§ **ASSIGNMENT**: Exact transcription of the records is required.

Saved data entries:
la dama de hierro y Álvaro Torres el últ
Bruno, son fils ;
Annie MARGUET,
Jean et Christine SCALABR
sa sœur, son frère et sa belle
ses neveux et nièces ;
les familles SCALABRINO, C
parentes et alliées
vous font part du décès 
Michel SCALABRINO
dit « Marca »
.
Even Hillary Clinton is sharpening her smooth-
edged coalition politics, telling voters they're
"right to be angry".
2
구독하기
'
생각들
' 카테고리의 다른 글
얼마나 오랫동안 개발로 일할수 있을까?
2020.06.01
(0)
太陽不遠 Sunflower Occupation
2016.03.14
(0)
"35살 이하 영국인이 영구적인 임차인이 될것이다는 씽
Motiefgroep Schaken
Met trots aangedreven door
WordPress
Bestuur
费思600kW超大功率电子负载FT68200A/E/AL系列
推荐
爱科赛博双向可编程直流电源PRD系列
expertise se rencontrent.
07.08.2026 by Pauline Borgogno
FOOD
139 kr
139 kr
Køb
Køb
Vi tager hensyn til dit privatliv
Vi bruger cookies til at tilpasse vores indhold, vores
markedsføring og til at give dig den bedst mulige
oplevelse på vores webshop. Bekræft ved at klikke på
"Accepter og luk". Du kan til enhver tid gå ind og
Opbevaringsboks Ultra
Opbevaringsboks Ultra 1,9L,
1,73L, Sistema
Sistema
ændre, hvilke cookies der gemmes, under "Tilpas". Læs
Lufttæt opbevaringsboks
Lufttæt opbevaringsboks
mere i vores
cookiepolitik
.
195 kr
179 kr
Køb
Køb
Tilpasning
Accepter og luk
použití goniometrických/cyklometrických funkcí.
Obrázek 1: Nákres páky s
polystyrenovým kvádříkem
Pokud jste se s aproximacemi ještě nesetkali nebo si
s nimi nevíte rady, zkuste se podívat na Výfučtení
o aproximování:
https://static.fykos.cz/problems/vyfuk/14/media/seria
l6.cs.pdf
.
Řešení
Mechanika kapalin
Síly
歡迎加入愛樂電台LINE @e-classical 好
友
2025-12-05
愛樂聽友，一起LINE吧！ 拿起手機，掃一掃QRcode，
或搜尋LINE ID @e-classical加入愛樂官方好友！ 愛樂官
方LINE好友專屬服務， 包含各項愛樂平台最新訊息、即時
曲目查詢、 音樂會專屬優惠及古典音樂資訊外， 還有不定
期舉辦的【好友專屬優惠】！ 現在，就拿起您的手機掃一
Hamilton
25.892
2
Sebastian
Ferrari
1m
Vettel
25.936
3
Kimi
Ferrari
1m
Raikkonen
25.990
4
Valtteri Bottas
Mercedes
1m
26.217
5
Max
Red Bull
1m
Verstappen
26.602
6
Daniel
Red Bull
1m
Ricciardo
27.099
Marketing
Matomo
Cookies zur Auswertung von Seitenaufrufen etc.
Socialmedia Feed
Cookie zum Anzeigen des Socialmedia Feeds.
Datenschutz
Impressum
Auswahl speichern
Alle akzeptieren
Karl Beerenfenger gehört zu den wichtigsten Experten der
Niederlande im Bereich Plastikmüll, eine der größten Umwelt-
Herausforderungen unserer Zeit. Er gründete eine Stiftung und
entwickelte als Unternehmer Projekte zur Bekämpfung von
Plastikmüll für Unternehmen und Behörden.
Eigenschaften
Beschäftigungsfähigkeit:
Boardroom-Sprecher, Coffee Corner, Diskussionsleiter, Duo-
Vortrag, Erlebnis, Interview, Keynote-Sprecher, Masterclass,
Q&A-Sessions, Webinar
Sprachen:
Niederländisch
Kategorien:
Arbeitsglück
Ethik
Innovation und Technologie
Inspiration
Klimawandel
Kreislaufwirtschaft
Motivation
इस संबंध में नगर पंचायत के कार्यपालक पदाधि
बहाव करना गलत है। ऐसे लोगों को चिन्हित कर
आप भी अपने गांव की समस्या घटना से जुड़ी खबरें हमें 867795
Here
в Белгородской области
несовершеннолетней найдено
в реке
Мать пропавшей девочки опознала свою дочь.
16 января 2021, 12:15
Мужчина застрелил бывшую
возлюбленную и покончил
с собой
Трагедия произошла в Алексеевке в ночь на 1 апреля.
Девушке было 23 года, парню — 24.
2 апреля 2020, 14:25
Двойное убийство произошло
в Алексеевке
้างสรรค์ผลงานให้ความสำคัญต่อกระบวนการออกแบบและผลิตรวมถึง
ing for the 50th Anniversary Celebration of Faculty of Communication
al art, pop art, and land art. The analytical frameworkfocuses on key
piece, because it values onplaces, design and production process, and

§ **SOLUTION**:
la dama de hierro y Álvaro Torres el últ
Bruno, son fils ;
Annie MARGUET,
Jean et Christine SCALABR
sa sœur, son frère et sa belle
ses neveux et nièces ;
les familles SCALABRINO, C
parentes et alliées
vous font part du décès 
Michel SCALABRINO
dit « Marca »
.
Even Hillary Clinton is sharpening her smooth-
edged coalition politics, telling voters they're
"right to be angry".
2
구독하기
'
생각들
' 카테고리의 다른 글
얼마나 오랫동안 개발로 일할수 있을까?
2020.06.01
(0)
太陽不遠 Sunflower Occupation
2016.03.14
(0)
"35살 이하 영국인이 영구적인 임차인이 될것이다는 씽
Motiefgroep Schaken
Met trots aangedreven door
WordPress
Bestuur
费思600kW超大功率电子负载FT68200A/E/AL系列
推荐
爱科赛博双向可编程直流电源PRD系列
expertise se rencontrent.
07.08.2026 by Pauline Borgogno
FOOD
139 kr
139 kr
Køb
Køb
Vi tager hensyn til dit privatliv
Vi bruger cookies til at tilpasse vores indhold, vores
markedsføring og til at give dig den bedst mulige
oplevelse på vores webshop. Bekræft ved at klikke på
"Accepter og luk". Du kan til enhver tid gå ind og
Opbevaringsboks Ultra
Opbevaringsboks Ultra 1,9L,
1,73L, Sistema
Sistema
ændre, hvilke cookies der gemmes, under "Tilpas". Læs
Lufttæt opbevaringsboks
Lufttæt opbevaringsboks
mere i vores
cookiepolitik
.
195 kr
179 kr
Køb
Køb
Tilpasning
Accepter og luk
použití goniometrických/cyklometrických funkcí.
Obrázek 1: Nákres páky s
polystyrenovým kvádříkem
Pokud jste se s aproximacemi ještě nesetkali nebo si
s nimi nevíte rady, zkuste se podívat na Výfučtení
o aproximování:
https://static.fykos.cz/problems/vyfuk/14/media/seria
l6.cs.pdf
.
Řešení
Mechanika kapalin
Síly
歡迎加入愛樂電台LINE @e-classical 好
友
2025-12-05
愛樂聽友，一起LINE吧！ 拿起手機，掃一掃QRcode，
或搜尋LINE ID @e-classical加入愛樂官方好友！ 愛樂官
方LINE好友專屬服務， 包含各項愛樂平台最新訊息、即時
曲目查詢、 音樂會專屬優惠及古典音樂資訊外， 還有不定
期舉辦的【好友專屬優惠】！ 現在，就拿起您的手機掃一
Hamilton
25.892
2
Sebastian
Ferrari
1m
Vettel
25.936
3
Kimi
Ferrari
1m
Raikkonen
25.990
4
Valtteri Bottas
Mercedes
1m
26.217
5
Max
Red Bull
1m
Verstappen
26.602
6
Daniel
Red Bull
1m
Ricciardo
27.099
Marketing
Matomo
Cookies zur Auswertung von Seitenaufrufen etc.
Socialmedia Feed
Cookie zum Anzeigen des Socialmedia Feeds.
Datenschutz
Impressum
Auswahl speichern
Alle akzeptieren
Karl Beerenfenger gehört zu den wichtigsten Experten der
Niederlande im Bereich Plastikmüll, eine der größten Umwelt-
Herausforderungen unserer Zeit. Er gründete eine Stiftung und
entwickelte als Unternehmer Projekte zur Bekämpfung von
Plastikmüll für Unternehmen und Behörden.
Eigenschaften
Beschäftigungsfähigkeit:
Boardroom-Sprecher, Coffee Corner, Diskussionsleiter, Duo-
Vortrag, Erlebnis, Interview, Keynote-Sprecher, Masterclass,
Q&A-Sessions, Webinar
Sprachen:
Niederländisch
Kategorien:
Arbeitsglück
Ethik
Innovation und Technologie
Inspiration
Klimawandel
Kreislaufwirtschaft
Motivation
इस संबंध में नगर पंचायत के कार्यपालक पदाधि
बहाव करना गलत है। ऐसे लोगों को चिन्हित कर
आप भी अपने गांव की समस्या घटना से जुड़ी खबरें हमें 867795
Here
в Белгородской области
несовершеннолетней найдено
в реке
Мать пропавшей девочки опознала свою дочь.
16 января 2021, 12:15
Мужчина застрелил бывшую
возлюбленную и покончил
с собой
Трагедия произошла в Алексеевке в ночь на 1 апреля.
Девушке было 23 года, парню — 24.
2 апреля 2020, 14:25
Двойное убийство произошло
в Алексеевке
้างสรรค์ผลงานให้ความสำคัญต่อกระบวนการออกแบบและผลิตรวมถึง
ing for the 50th Anniversary Celebration of Faculty of Communication
al art, pop art, and land art. The analytical frameworkfocuses on key
piece, because it values onplaces, design and production process, and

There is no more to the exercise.